Notably, no rifaximin resistance was detected in strains from Japan, compared with the high rates seen among RT 017 strains from China and South Korea (Table 2). Rifaximin was only introduced in Japan in November 2016, after the strains tested here were collected. Rifaximin resistance may now emerge among C. difficile strains in Japan, as rapid emergence of rifaximin/rifampin resistance following treatment with rifaximin has been demonstrated in Staphylococcus aureus and in C. difficile., The fact that C. difficile strains from neighbouring China and/or South Korea had comparatively high rates of resistance to rifaximin implies there is little movement of C. difficile strains between the countries, at least into Japan.

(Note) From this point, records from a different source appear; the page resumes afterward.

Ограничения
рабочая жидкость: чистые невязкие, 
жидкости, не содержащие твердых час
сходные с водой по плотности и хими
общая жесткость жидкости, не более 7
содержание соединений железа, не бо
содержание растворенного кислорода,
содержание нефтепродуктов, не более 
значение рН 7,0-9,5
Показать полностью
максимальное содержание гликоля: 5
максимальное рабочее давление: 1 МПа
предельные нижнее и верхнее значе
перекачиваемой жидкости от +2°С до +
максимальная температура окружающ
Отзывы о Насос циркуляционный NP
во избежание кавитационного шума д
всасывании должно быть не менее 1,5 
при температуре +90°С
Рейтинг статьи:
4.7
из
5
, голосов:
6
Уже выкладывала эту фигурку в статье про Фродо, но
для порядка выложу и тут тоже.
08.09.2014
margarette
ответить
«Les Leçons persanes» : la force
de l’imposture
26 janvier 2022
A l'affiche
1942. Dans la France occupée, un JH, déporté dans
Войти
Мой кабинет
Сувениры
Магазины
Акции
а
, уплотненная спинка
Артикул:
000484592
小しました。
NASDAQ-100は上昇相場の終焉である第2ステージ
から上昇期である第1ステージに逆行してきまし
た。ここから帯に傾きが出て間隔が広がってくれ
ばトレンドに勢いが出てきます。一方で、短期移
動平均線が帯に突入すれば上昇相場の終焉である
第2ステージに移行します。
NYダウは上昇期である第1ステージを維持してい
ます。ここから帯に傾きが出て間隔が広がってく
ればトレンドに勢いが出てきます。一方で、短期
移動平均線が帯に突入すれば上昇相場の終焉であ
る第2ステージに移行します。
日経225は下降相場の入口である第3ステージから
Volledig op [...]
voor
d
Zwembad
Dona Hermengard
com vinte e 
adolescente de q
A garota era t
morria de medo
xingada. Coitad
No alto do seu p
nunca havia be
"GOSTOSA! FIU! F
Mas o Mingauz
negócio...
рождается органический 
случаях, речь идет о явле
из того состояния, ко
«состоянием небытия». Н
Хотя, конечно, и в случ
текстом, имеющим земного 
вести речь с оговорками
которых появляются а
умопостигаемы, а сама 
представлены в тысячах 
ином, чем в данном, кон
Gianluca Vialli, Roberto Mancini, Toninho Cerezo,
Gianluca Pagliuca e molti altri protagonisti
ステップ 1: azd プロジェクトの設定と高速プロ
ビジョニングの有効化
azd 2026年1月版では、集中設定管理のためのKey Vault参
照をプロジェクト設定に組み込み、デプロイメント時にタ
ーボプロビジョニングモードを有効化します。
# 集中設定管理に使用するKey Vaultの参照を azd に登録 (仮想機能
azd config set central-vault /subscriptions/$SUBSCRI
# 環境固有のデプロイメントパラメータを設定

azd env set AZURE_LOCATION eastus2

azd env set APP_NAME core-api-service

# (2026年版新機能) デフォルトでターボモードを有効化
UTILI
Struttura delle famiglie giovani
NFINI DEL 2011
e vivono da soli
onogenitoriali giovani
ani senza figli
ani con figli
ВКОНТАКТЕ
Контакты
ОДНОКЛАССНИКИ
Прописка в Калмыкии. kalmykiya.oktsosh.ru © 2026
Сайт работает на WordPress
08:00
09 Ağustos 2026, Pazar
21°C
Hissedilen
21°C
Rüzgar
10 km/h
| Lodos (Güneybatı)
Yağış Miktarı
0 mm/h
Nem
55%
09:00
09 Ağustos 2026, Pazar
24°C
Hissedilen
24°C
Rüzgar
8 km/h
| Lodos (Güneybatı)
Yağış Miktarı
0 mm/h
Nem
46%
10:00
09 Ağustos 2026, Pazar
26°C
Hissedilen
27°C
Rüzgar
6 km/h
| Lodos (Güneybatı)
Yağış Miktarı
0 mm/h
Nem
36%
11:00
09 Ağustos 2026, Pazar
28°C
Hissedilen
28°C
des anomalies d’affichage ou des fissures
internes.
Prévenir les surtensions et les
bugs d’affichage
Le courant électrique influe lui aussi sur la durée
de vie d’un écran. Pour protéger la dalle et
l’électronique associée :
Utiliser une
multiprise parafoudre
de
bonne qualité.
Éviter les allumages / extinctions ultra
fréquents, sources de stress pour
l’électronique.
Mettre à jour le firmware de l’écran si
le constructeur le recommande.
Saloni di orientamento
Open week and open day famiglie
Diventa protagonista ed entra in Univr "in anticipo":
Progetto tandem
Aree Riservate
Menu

In conclusion, ridinilazole showed excellent activity against a range of C. difficile strains from Asian countries, which were frequently multiresistant to clindamycin, moxifloxacin and rifaximin. Dependent on the outcome of Phase III trials that are currently underway, ridinilazole appears to be a strong candidate for first-line therapy for CDI not only in Asia but elsewhere; however, cost-effectiveness of treatment with ridinilazole versus other antimicrobials must be considered, especially in lower-income Asian countries.